(Work order):
Leaving out every picture, quote the data below exactly as it appears.

Extracted records
------------------------------------------------
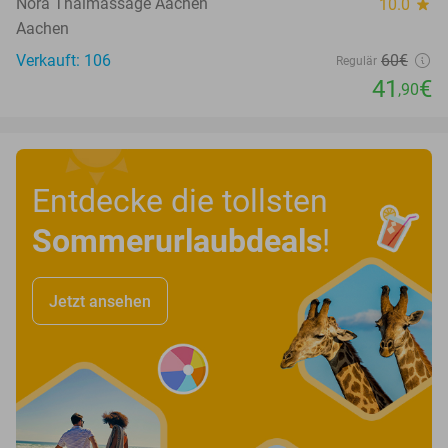
Nora Thaimassage Aachen
10.0
star
Aachen
Verkauft: 106
60€
Regulär
41
€
,90
Entdecke die tollsten
Sommerurlaubdeals
!
Jetzt ansehen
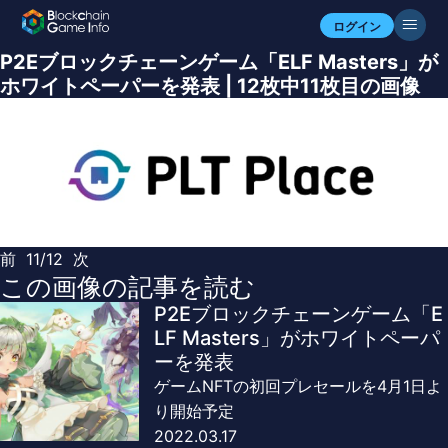
ログイン
P2Eブロックチェーンゲーム「ELF Masters」が
ホワイトペーパーを発表 | 12枚中11枚目の画像
前
11/12
次
この画像の記事を読む
P2Eブロックチェーンゲーム「E
LF Masters」がホワイトペーパ
ーを発表
ゲームNFTの初回プレセールを4月1日よ
り開始予定
2022.03.17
------------------------------------------------
(Solved exercise):
Nora Thaimassage Aachen
10.0
star
Aachen
Verkauft: 106
60€
Regulär
41
€
,90
Entdecke die tollsten
Sommerurlaubdeals
!
Jetzt ansehen
ログイン
P2Eブロックチェーンゲーム「ELF Masters」が
ホワイトペーパーを発表 | 12枚中11枚目の画像
前
11/12
次
この画像の記事を読む
P2Eブロックチェーンゲーム「E
LF Masters」がホワイトペーパ
ーを発表
ゲームNFTの初回プレセールを4月1日よ
り開始予定
2022.03.17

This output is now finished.